* Activity *
Where a line in the material beneath contains "sync", count it. Give the number only.

* Data supplied *
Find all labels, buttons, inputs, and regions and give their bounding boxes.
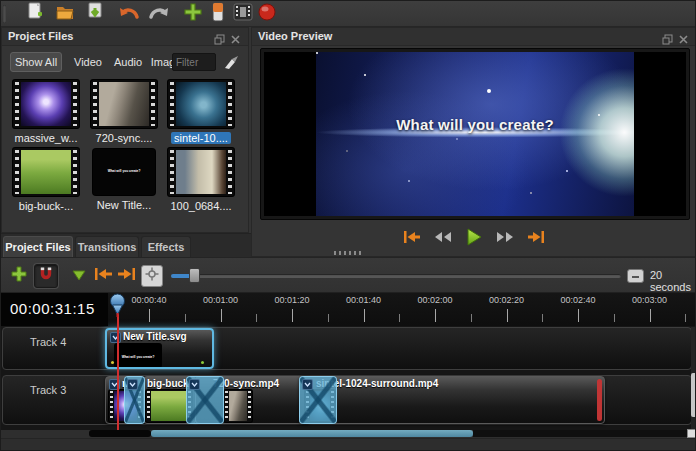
ruler-tick-minor bbox=[328, 314, 329, 322]
ruler-tick-major bbox=[149, 309, 150, 322]
preview-screen: What will you create? bbox=[264, 52, 686, 216]
clip-menu-chevron-icon[interactable] bbox=[110, 332, 121, 343]
animated-title-button[interactable] bbox=[232, 3, 254, 25]
ruler-tick-major bbox=[578, 309, 579, 322]
tab-effects[interactable]: Effects bbox=[141, 236, 191, 257]
open-project-icon bbox=[55, 2, 75, 26]
close-panel-icon[interactable] bbox=[678, 31, 690, 43]
clip-new-title[interactable]: New Title.svg What will you create? bbox=[105, 328, 214, 369]
horizontal-scrollbar-track-dark bbox=[473, 430, 687, 437]
fast-forward-button[interactable] bbox=[494, 229, 516, 245]
openshot-window: Project Files Show All Video Audio Image… bbox=[0, 0, 696, 451]
ruler-tick-major bbox=[650, 309, 651, 322]
ruler-tick-major bbox=[221, 309, 222, 322]
clear-filter-brush-icon[interactable] bbox=[223, 54, 239, 70]
project-files-title: Project Files bbox=[8, 30, 73, 42]
ruler-label: 00:02:40 bbox=[548, 295, 608, 305]
video-preview-header: Video Preview bbox=[252, 28, 696, 46]
zoom-slider-handle[interactable] bbox=[189, 268, 200, 283]
clip-label: 720-sync.mp4 bbox=[213, 378, 307, 389]
horizontal-scrollbar-thumb[interactable] bbox=[151, 430, 473, 437]
redo-button[interactable] bbox=[148, 3, 170, 25]
transition-menu-chevron-icon[interactable] bbox=[189, 379, 200, 390]
ruler-tick-minor bbox=[256, 314, 257, 322]
zoom-out-button[interactable] bbox=[627, 269, 644, 283]
video-thumbnail bbox=[13, 148, 79, 196]
filter-input[interactable] bbox=[172, 53, 216, 71]
previous-marker-button[interactable] bbox=[91, 264, 115, 288]
file-item-bedroom[interactable]: 100_0684.... bbox=[165, 148, 237, 214]
tab-project-files[interactable]: Project Files bbox=[3, 236, 73, 257]
title-thumbnail-text: What will you create? bbox=[93, 170, 155, 174]
close-panel-icon[interactable] bbox=[230, 31, 242, 43]
undo-button[interactable] bbox=[118, 3, 140, 25]
file-item-720sync[interactable]: 720-sync.... bbox=[88, 80, 160, 146]
play-button[interactable] bbox=[463, 229, 485, 245]
filter-audio-button[interactable]: Audio bbox=[108, 52, 148, 72]
choose-profile-button[interactable] bbox=[210, 3, 226, 25]
filter-show-all-button[interactable]: Show All bbox=[10, 52, 62, 72]
keyframe-dot-icon bbox=[111, 361, 114, 364]
save-project-icon bbox=[85, 2, 105, 26]
film-frame-icon bbox=[233, 3, 253, 25]
title-thumbnail: What will you create? bbox=[93, 149, 155, 195]
ruler-tick-minor bbox=[471, 314, 472, 322]
jump-to-start-button[interactable] bbox=[401, 229, 423, 245]
new-project-button[interactable] bbox=[24, 3, 46, 25]
current-time-value: 00:00:31:15 bbox=[10, 300, 95, 317]
project-files-header: Project Files bbox=[2, 28, 248, 46]
splitter-handle[interactable] bbox=[334, 251, 364, 255]
filter-video-button[interactable]: Video bbox=[68, 52, 108, 72]
snapping-toggle-button[interactable] bbox=[34, 264, 58, 288]
scrollbar-corner bbox=[687, 429, 696, 438]
jump-to-end-button[interactable] bbox=[525, 229, 547, 245]
video-thumbnail bbox=[168, 80, 234, 128]
zoom-slider[interactable] bbox=[171, 274, 621, 278]
file-item-sintel[interactable]: sintel-10.... bbox=[165, 80, 237, 146]
scrollbar-dark-segment bbox=[89, 430, 151, 437]
ruler-label: 00:01:20 bbox=[262, 295, 322, 305]
add-track-button[interactable] bbox=[7, 264, 31, 288]
center-playhead-icon bbox=[145, 267, 159, 285]
timeline-toolbar: 20 seconds bbox=[1, 257, 696, 293]
center-on-playhead-button[interactable] bbox=[141, 265, 163, 287]
previous-marker-icon bbox=[93, 267, 113, 285]
file-item-massive[interactable]: massive_w... bbox=[10, 80, 82, 146]
timeline-area: 00:00:4000:01:0000:01:2000:01:4000:02:00… bbox=[1, 293, 696, 438]
ruler-label: 00:02:20 bbox=[477, 295, 537, 305]
rewind-button[interactable] bbox=[432, 229, 454, 245]
toolbar-drag-handle[interactable] bbox=[3, 5, 6, 23]
video-thumbnail bbox=[13, 80, 79, 128]
arrow-tool-button[interactable] bbox=[67, 264, 91, 288]
magnet-icon bbox=[38, 266, 54, 286]
clip-thumbnail: What will you create? bbox=[115, 344, 161, 367]
dock-tab-bar: Project Files Transitions Effects bbox=[1, 233, 251, 257]
vertical-scrollbar-thumb[interactable] bbox=[691, 373, 696, 417]
video-preview-panel: Video Preview What will you create? bbox=[251, 27, 696, 257]
export-video-button[interactable] bbox=[256, 3, 278, 25]
float-panel-icon[interactable] bbox=[662, 31, 674, 43]
file-item-newtitle[interactable]: What will you create? New Title... bbox=[88, 148, 160, 213]
transition-menu-chevron-icon[interactable] bbox=[302, 379, 313, 390]
playhead-marker[interactable] bbox=[109, 293, 126, 321]
save-project-button[interactable] bbox=[84, 3, 106, 25]
project-files-panel: Project Files Show All Video Audio Image… bbox=[1, 27, 249, 233]
next-marker-button[interactable] bbox=[115, 264, 139, 288]
transition-2[interactable] bbox=[186, 376, 224, 424]
import-files-button[interactable] bbox=[182, 3, 204, 25]
transition-menu-chevron-icon[interactable] bbox=[127, 379, 138, 390]
transition-1[interactable] bbox=[124, 376, 145, 424]
file-item-bigbuck[interactable]: big-buck-... bbox=[10, 148, 82, 214]
preview-video-image: What will you create? bbox=[316, 52, 634, 216]
clip-sintel[interactable]: sintel-1024-surround.mp4 bbox=[299, 376, 605, 424]
float-panel-icon[interactable] bbox=[214, 31, 226, 43]
track-4-label: Track 4 bbox=[30, 336, 66, 348]
video-preview-title: Video Preview bbox=[258, 30, 332, 42]
stars-decoration bbox=[316, 52, 318, 54]
open-project-button[interactable] bbox=[54, 3, 76, 25]
zoom-scale-label: 20 seconds bbox=[650, 269, 696, 293]
ruler-label: 00:01:00 bbox=[191, 295, 251, 305]
tab-transitions[interactable]: Transitions bbox=[75, 236, 139, 257]
transition-3[interactable] bbox=[299, 376, 337, 424]
clip-trim-edge[interactable] bbox=[597, 379, 602, 421]
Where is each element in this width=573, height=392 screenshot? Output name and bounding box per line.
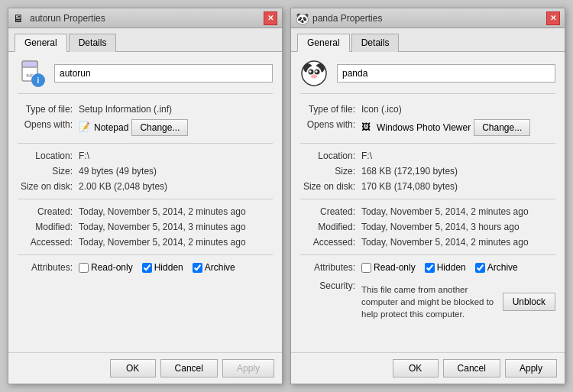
autorun-disk-label: Size on disk:	[18, 181, 79, 192]
panda-size-value: 168 KB (172,190 bytes)	[361, 166, 555, 177]
autorun-file-icon: INF i	[18, 60, 45, 87]
autorun-accessed-label: Accessed:	[18, 237, 79, 248]
panda-readonly-text: Read-only	[374, 262, 416, 273]
panda-accessed-value: Today, November 5, 2014, 2 minutes ago	[361, 237, 555, 248]
panda-modified-value: Today, November 5, 2014, 3 hours ago	[361, 222, 555, 232]
panda-tabs: General Details	[291, 28, 565, 52]
panda-close-button[interactable]: ✕	[546, 11, 560, 25]
svg-point-8	[306, 66, 322, 81]
panda-readonly-checkbox[interactable]	[361, 263, 371, 273]
autorun-tabs: General Details	[8, 28, 282, 52]
autorun-accessed-value: Today, November 5, 2014, 2 minutes ago	[79, 237, 273, 248]
svg-point-12	[309, 70, 312, 73]
panda-location-label: Location:	[300, 151, 361, 161]
autorun-size-value: 49 bytes (49 bytes)	[79, 166, 273, 177]
autorun-created-value: Today, November 5, 2014, 2 minutes ago	[79, 206, 273, 217]
autorun-created-label: Created:	[18, 206, 79, 217]
panda-cancel-button[interactable]: Cancel	[443, 359, 500, 377]
autorun-change-button[interactable]: Change...	[131, 119, 188, 136]
autorun-divider-2	[18, 199, 273, 199]
autorun-ok-button[interactable]: OK	[110, 359, 156, 377]
panda-info-section: Type of file: Icon (.ico) Opens with: 🖼 …	[300, 102, 555, 345]
panda-change-button[interactable]: Change...	[474, 119, 530, 136]
autorun-disk-row: Size on disk: 2.00 KB (2,048 bytes)	[18, 179, 273, 194]
autorun-apply-button[interactable]: Apply	[222, 359, 274, 377]
panda-apply-button[interactable]: Apply	[505, 359, 557, 377]
autorun-hidden-checkbox[interactable]	[142, 263, 152, 273]
panda-ok-button[interactable]: OK	[393, 359, 439, 377]
panda-filename-input[interactable]	[337, 64, 555, 83]
autorun-archive-label[interactable]: Archive	[193, 262, 235, 273]
autorun-modified-label: Modified:	[18, 222, 79, 232]
autorun-accessed-row: Accessed: Today, November 5, 2014, 2 min…	[18, 235, 273, 250]
autorun-type-label: Type of file:	[18, 104, 79, 115]
panda-footer: OK Cancel Apply	[291, 352, 565, 384]
panda-archive-text: Archive	[487, 262, 518, 273]
autorun-created-row: Created: Today, November 5, 2014, 2 minu…	[18, 204, 273, 219]
svg-rect-1	[22, 61, 37, 67]
svg-point-13	[316, 70, 318, 73]
panda-created-value: Today, November 5, 2014, 2 minutes ago	[361, 206, 555, 217]
autorun-close-button[interactable]: ✕	[264, 11, 277, 25]
panda-modified-row: Modified: Today, November 5, 2014, 3 hou…	[300, 219, 555, 235]
panda-dialog: 🐼 panda Properties ✕ General Details	[290, 8, 565, 384]
svg-point-11	[311, 75, 317, 79]
panda-titlebar-title: panda Properties	[312, 13, 382, 24]
panda-tab-general[interactable]: General	[297, 34, 350, 52]
panda-readonly-label[interactable]: Read-only	[361, 262, 416, 273]
autorun-titlebar-title: autorun Properties	[30, 13, 105, 24]
panda-divider-3	[300, 254, 555, 255]
panda-hidden-label[interactable]: Hidden	[425, 262, 466, 273]
autorun-tab-general[interactable]: General	[15, 34, 67, 52]
panda-security-section: This file came from another computer and…	[361, 283, 555, 320]
autorun-location-label: Location:	[18, 151, 79, 161]
autorun-attributes-values: Read-only Hidden Archive	[79, 262, 235, 273]
autorun-app-icon: 📝	[79, 121, 91, 134]
autorun-modified-row: Modified: Today, November 5, 2014, 3 min…	[18, 219, 273, 235]
autorun-cancel-button[interactable]: Cancel	[160, 359, 218, 377]
panda-size-row: Size: 168 KB (172,190 bytes)	[300, 164, 555, 179]
panda-app-icon: 🖼	[361, 121, 374, 134]
panda-titlebar-icon: 🐼	[296, 12, 308, 24]
autorun-filename-input[interactable]	[54, 64, 273, 83]
autorun-file-header: INF i	[18, 60, 273, 94]
panda-attributes-label: Attributes:	[300, 262, 361, 273]
autorun-opens-with: 📝 Notepad Change...	[79, 119, 188, 136]
autorun-size-label: Size:	[18, 166, 79, 177]
panda-accessed-label: Accessed:	[300, 237, 361, 248]
panda-tab-details[interactable]: Details	[351, 34, 400, 52]
autorun-info-section: Type of file: Setup Information (.inf) O…	[18, 102, 273, 345]
autorun-app-name: Notepad	[94, 122, 128, 133]
autorun-readonly-checkbox[interactable]	[79, 263, 89, 273]
panda-unblock-button[interactable]: Unblock	[503, 293, 555, 311]
panda-location-value: F:\	[361, 151, 555, 161]
autorun-attributes-row: Attributes: Read-only Hidden Archive	[18, 260, 273, 275]
panda-security-text: This file came from another computer and…	[361, 283, 497, 320]
panda-security-row: Security: This file came from another co…	[300, 278, 555, 322]
svg-text:i: i	[37, 76, 40, 85]
panda-hidden-checkbox[interactable]	[425, 263, 435, 273]
panda-divider-2	[300, 199, 555, 199]
autorun-hidden-label[interactable]: Hidden	[142, 262, 183, 273]
autorun-disk-value: 2.00 KB (2,048 bytes)	[79, 181, 273, 192]
panda-security-label: Security:	[300, 280, 361, 291]
panda-archive-label[interactable]: Archive	[475, 262, 518, 273]
panda-created-row: Created: Today, November 5, 2014, 2 minu…	[300, 204, 555, 219]
panda-archive-checkbox[interactable]	[475, 263, 485, 273]
panda-app-name: Windows Photo Viewer	[377, 122, 471, 133]
panda-divider-1	[300, 143, 555, 144]
panda-file-icon	[300, 60, 328, 87]
autorun-readonly-label[interactable]: Read-only	[79, 262, 133, 273]
panda-size-label: Size:	[300, 166, 361, 177]
autorun-divider-3	[18, 254, 273, 255]
autorun-archive-checkbox[interactable]	[193, 263, 202, 273]
panda-attributes-values: Read-only Hidden Archive	[361, 262, 518, 273]
autorun-opens-label: Opens with:	[18, 119, 79, 130]
autorun-modified-value: Today, November 5, 2014, 3 minutes ago	[79, 222, 273, 232]
autorun-opens-row: Opens with: 📝 Notepad Change...	[18, 117, 273, 138]
autorun-type-row: Type of file: Setup Information (.inf)	[18, 102, 273, 117]
autorun-type-value: Setup Information (.inf)	[79, 104, 273, 115]
autorun-tab-details[interactable]: Details	[69, 34, 117, 52]
autorun-titlebar-icon: 🖥	[13, 12, 25, 24]
autorun-titlebar-left: 🖥 autorun Properties	[13, 12, 105, 24]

* Your response *
2